** Opening GIVEN ENTRIES block **

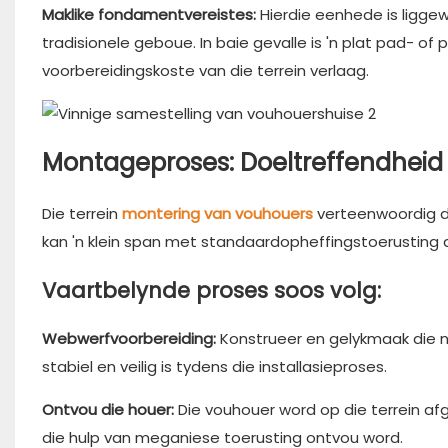
Maklike fondamentvereistes:
Hierdie eenhede is liggew
tradisionele geboue. In baie gevalle is 'n plat pad- o
voorbereidingskoste van die terrein verlaag.
Montageproses: Doeltreffendheid i
Die terrein
montering van vouhouers
verteenwoordig di
kan 'n klein span met standaardopheffingstoerusting di
Vaartbelynde proses soos volg:
Webwerfvoorbereiding:
Konstrueer en gelykmaak die
stabiel en veilig is tydens die installasieproses.
Ontvou die houer:
Die vouhouer word op die terrein a
die hulp van meganiese toerusting ontvou word.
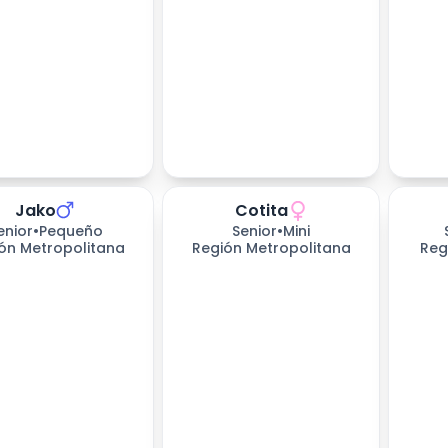
Jako
Cotita
enior
•
Pequeño
Senior
•
Mini
ón Metropolitana
Región Metropolitana
Reg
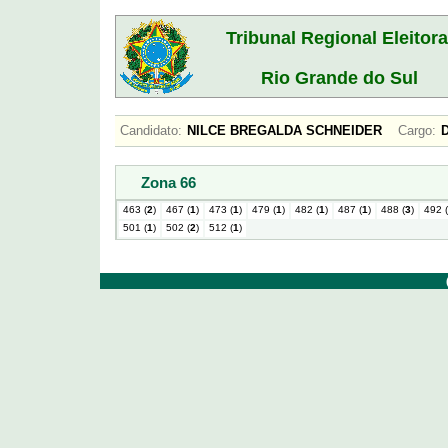
Tribunal Regional Eleitora
Rio Grande do Sul
Candidato:
NILCE BREGALDA SCHNEIDER
Cargo:
Zona 66
463 (
2
)
467 (
1
)
473 (
1
)
479 (
1
)
482 (
1
)
487 (
1
)
488 (
3
)
492 (
501 (
1
)
502 (
2
)
512 (
1
)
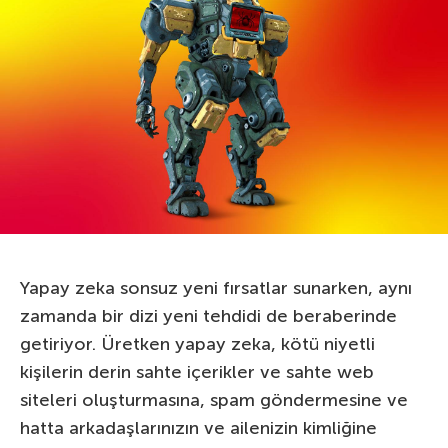
Yapay zeka sonsuz yeni fırsatlar sunarken, aynı
zamanda bir dizi yeni tehdidi de beraberinde
getiriyor. Üretken yapay zeka, kötü niyetli
kişilerin derin sahte içerikler ve sahte web
siteleri oluşturmasına, spam göndermesine ve
hatta arkadaşlarınızın ve ailenizin kimliğine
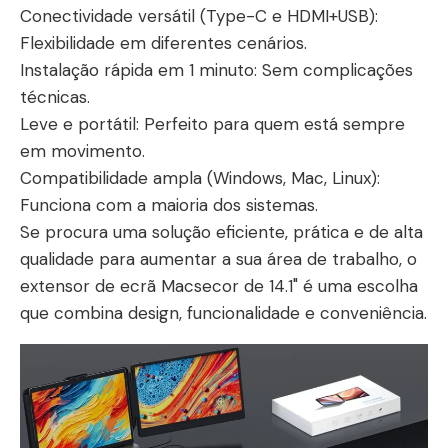
Conectividade versátil (Type-C e HDMI+USB):
Flexibilidade em diferentes cenários.
Instalação rápida em 1 minuto: Sem complicações
técnicas.
Leve e portátil: Perfeito para quem está sempre
em movimento.
Compatibilidade ampla (Windows, Mac, Linux):
Funciona com a maioria dos sistemas.
Se procura uma solução eficiente, prática e de alta
qualidade para aumentar a sua área de trabalho, o
extensor de ecrã Macsecor de 14.1" é uma escolha
que combina design, funcionalidade e conveniência.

** Closing GIVEN ENTRIES block **

**WORK REQUIRED**
Output the records above verbatim. Pictures stay out.

**FINISHED TASK**
Maklike fondamentvereistes:
Hierdie eenhede is liggew
tradisionele geboue. In baie gevalle is 'n plat pad- o
voorbereidingskoste van die terrein verlaag.
Montageproses: Doeltreffendheid i
Die terrein
montering van vouhouers
verteenwoordig di
kan 'n klein span met standaardopheffingstoerusting di
Vaartbelynde proses soos volg:
Webwerfvoorbereiding:
Konstrueer en gelykmaak die
stabiel en veilig is tydens die installasieproses.
Ontvou die houer:
Die vouhouer word op die terrein a
die hulp van meganiese toerusting ontvou word.
Jako
Cotita
enior
•
Pequeño
Senior
•
Mini
ón Metropolitana
Región Metropolitana
Reg
Tribunal Regional Eleitora
Rio Grande do Sul
Candidato:
NILCE BREGALDA SCHNEIDER
Cargo:
Zona 66
463 (
2
)
467 (
1
)
473 (
1
)
479 (
1
)
482 (
1
)
487 (
1
)
488 (
3
)
492 (
501 (
1
)
502 (
2
)
512 (
1
)
Yapay zeka sonsuz yeni fırsatlar sunarken, aynı
zamanda bir dizi yeni tehdidi de beraberinde
getiriyor. Üretken yapay zeka, kötü niyetli
kişilerin derin sahte içerikler ve sahte web
siteleri oluşturmasına, spam göndermesine ve
hatta arkadaşlarınızın ve ailenizin kimliğine
Conectividade versátil (Type-C e HDMI+USB):
Flexibilidade em diferentes cenários.
Instalação rápida em 1 minuto: Sem complicações
técnicas.
Leve e portátil: Perfeito para quem está sempre
em movimento.
Compatibilidade ampla (Windows, Mac, Linux):
Funciona com a maioria dos sistemas.
Se procura uma solução eficiente, prática e de alta
qualidade para aumentar a sua área de trabalho, o
extensor de ecrã Macsecor de 14.1" é uma escolha
que combina design, funcionalidade e conveniência.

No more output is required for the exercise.